Remote Monitoring: A Growing Trend

Most of us are already familiar with some type of remote monitoring whereby wireless devices collect data that can be reviewed by a health care provider at another location. These devices are already being used to monitor home-based, ambulatory, and critical care patients. Now, wireless monitoring is moving into acute care as well.

Spurred on by the growth in technology, the use of wireless devices in health care is growing rapidly. About 2.8 million patients worldwide were using home-based remote monitoring at the end of last year, according to a new research report. The number of monitored patients is expected to grow to 4.9 million by 2016.

Remote monitoring has been shown to be helpful in managing patients at home who have chronic diseases such as a cardiac arrhythmia, sleep apnea, diabetes, and chronic obstructive pulmonary disease (COPD). In the U.S. and Europe, more than 200 million people have at least one chronic disease that could be monitored remotely. Remote monitoring has been proven to provide comparable outcomes but with greater patient satisfaction and lower costs.

Remote monitoring is only one component of telemedicine—a term used to describe the ability to diagnose and treat patients remotely using a wide range of technologies to exchange medical information from one site to another. Not to be confused with telemetry, telemedicine covers a rapidly increasing number of health care applications that can employ various forms of telecommunications—including smart phones, wireless devices, two-way videos, and video-conferencing equipment.

Telemedicine: The Bigger Picture

Remote monitoring is just part of a growing trend to use telemedicine in modern health care. Telemedicine actually emerged more than 40 years ago as a means of providing care to patients in remote areas. Technology development has exploded since then—and so has the use of telemedicine. It is becoming an integral part of daily operations within hospitals, home health agencies, private physician offices, and in patients’ homes.

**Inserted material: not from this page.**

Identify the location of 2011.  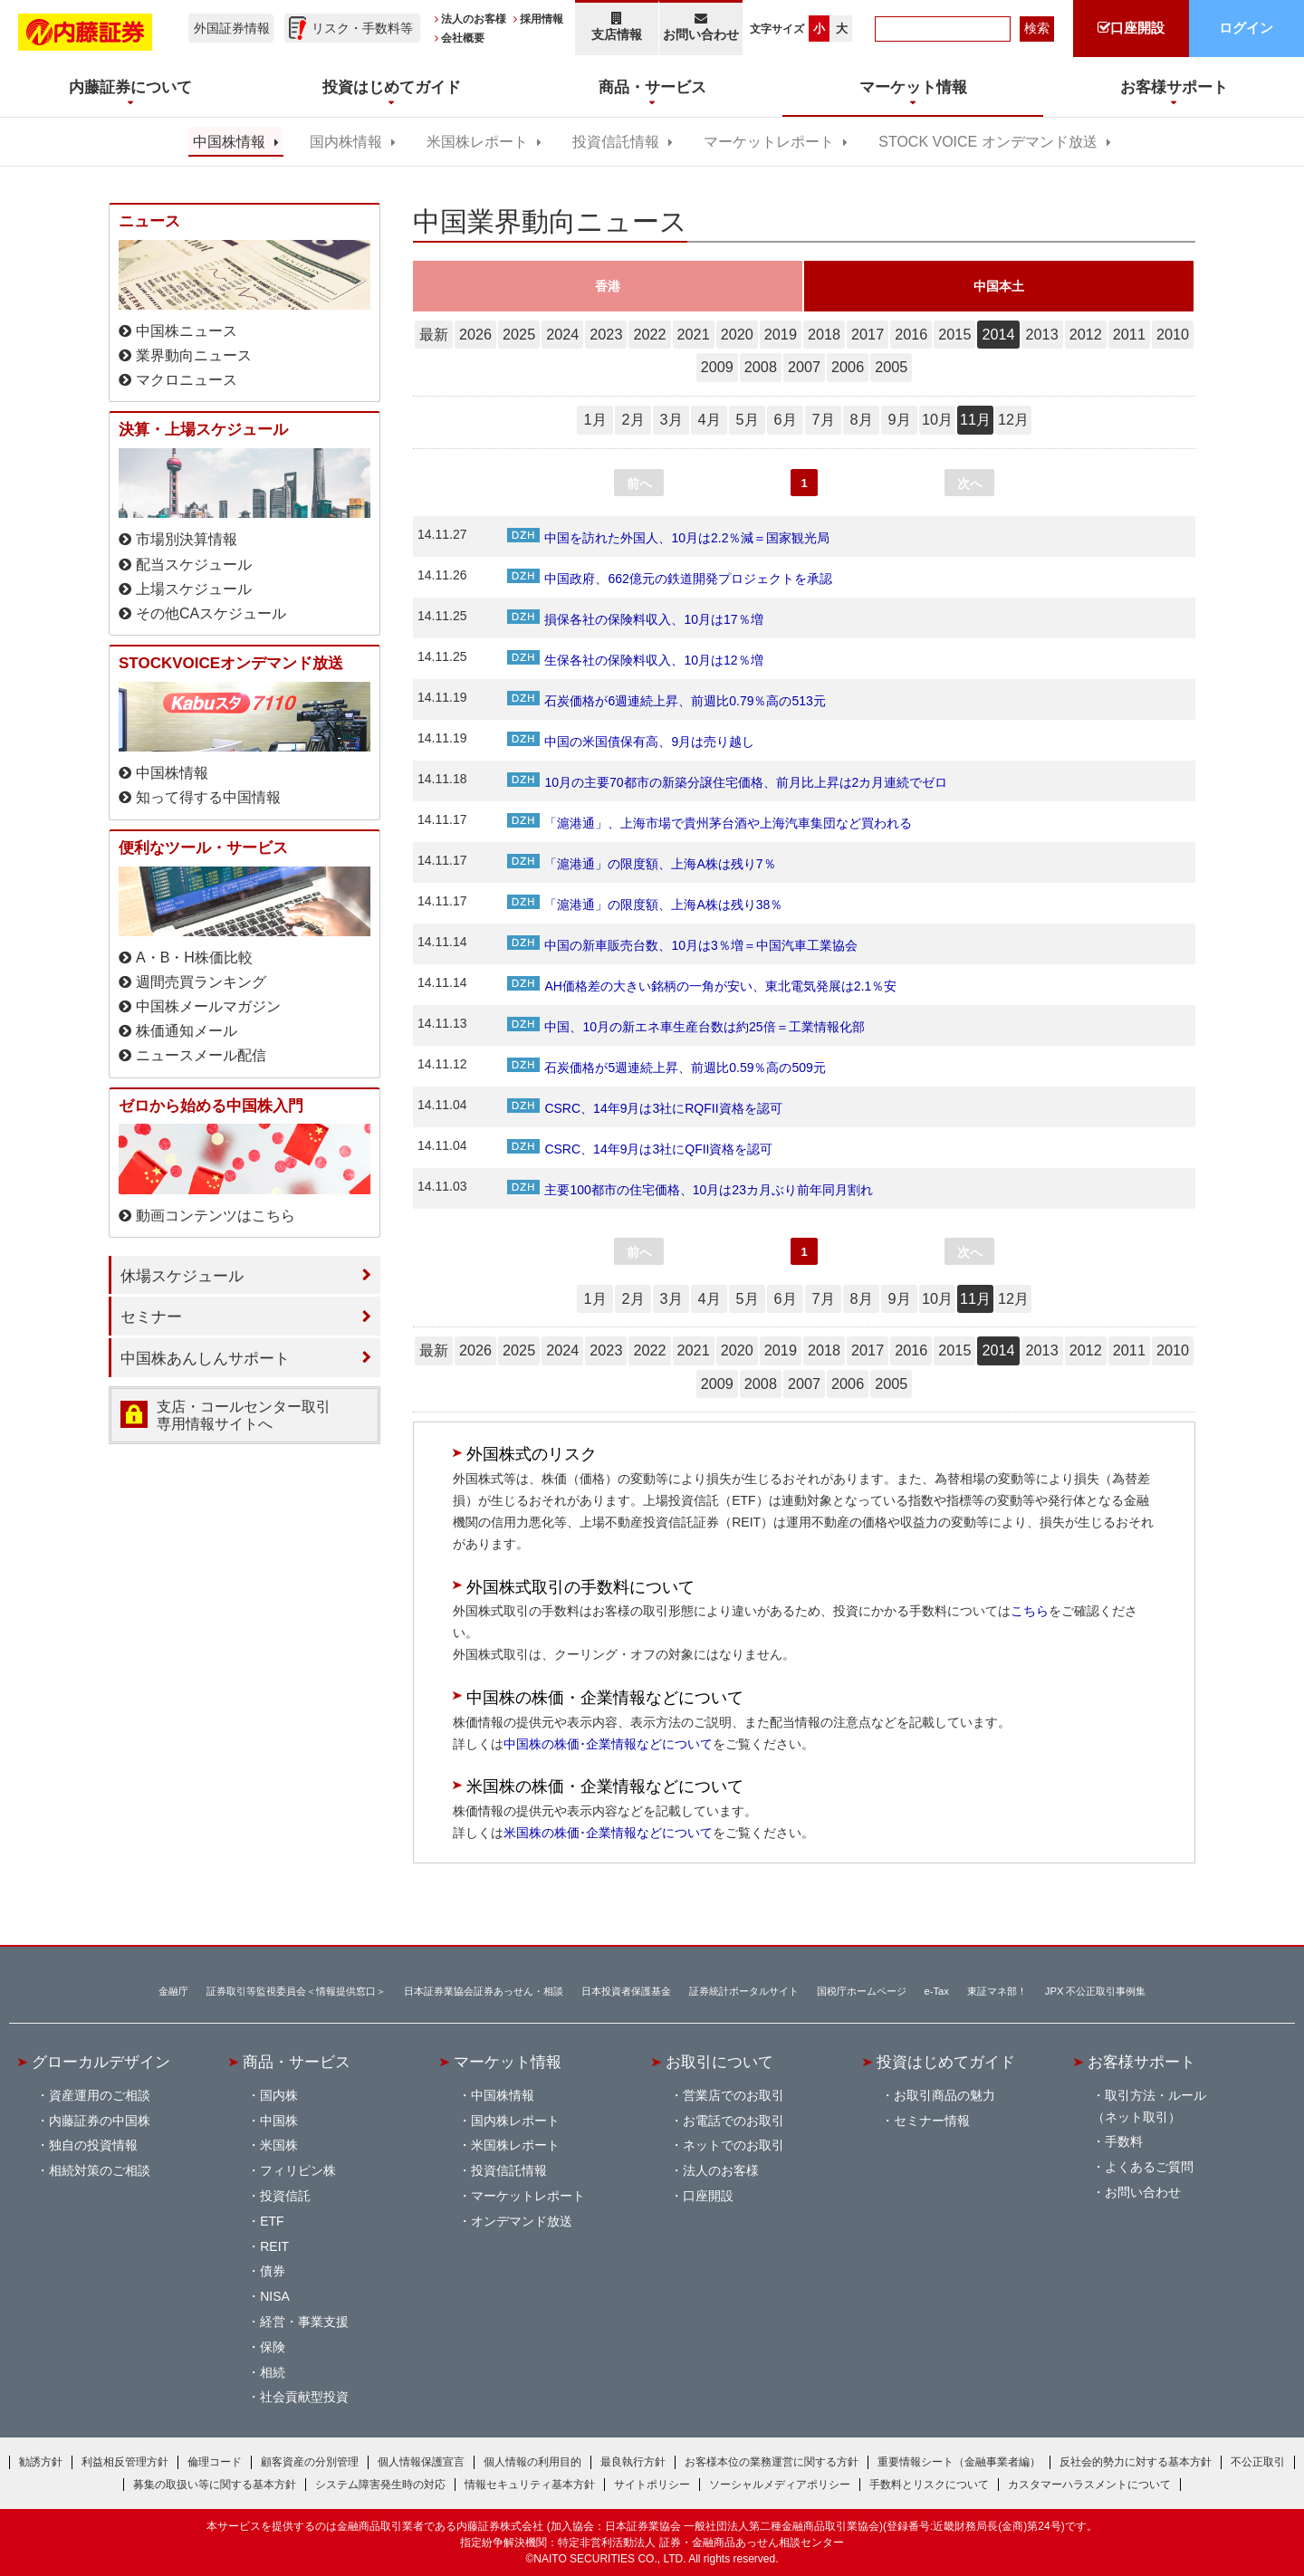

The rapid growth of telemedicine can be attributed to the benefits it offers care providers and patients alike. Some of these include:
• improved access to health care, particularly for patients in rural areas with health care provider shortages; telemedicine also enables physicians and health care facilities to extend their practices beyond their service areas.
• earlier discharges in some cases where remote monitoring allows the patient to continue to be monitored outside of the hospital.
• cost efficiency, one of the most important benefits; telemedicine can reduce the cost of care, improve management of chronic diseases and use of staff resources, shorten length of stay, and reduce admissions and readmissions.

Also on the upside, the quality of telemedicine services is perceived to be as good as traditional health care services. Particularly in mental health and ICU care, telemedicine has proven to be superior, producing better outcomes and higher patient satisfaction scores, findings supported by numerous studies conducted during the past 15 years. Moreover, consumers report a preference for telemedicine because it allows them access to care providers who might not otherwise be available while eliminating travel time and easing stress.

Putting Telemedicine to Work in Acute Care

Already established in ambulatory, home health, and critical care, telemedicine is now making an entrance in the acute care setting. At Palomar Medical Center in Escondido, Calif., patients’ vital signs are being monitored remotely via state-of-the-art wireless technology. These patients wear wrist devices that can detect signs of deterioration as soon as they occur. Another benefit is that nurses can check their patients’ blood pressure and pulse without disturbing them. Patients at Palomar say they like the wireless devices because they allow them the freedom to move around, which wall-mounted devices do not.

Palomar is the first hospital system to use this remote monitoring system but other hospitals in the U.S., Asia, Europe, and Australia are in early stages of implementation.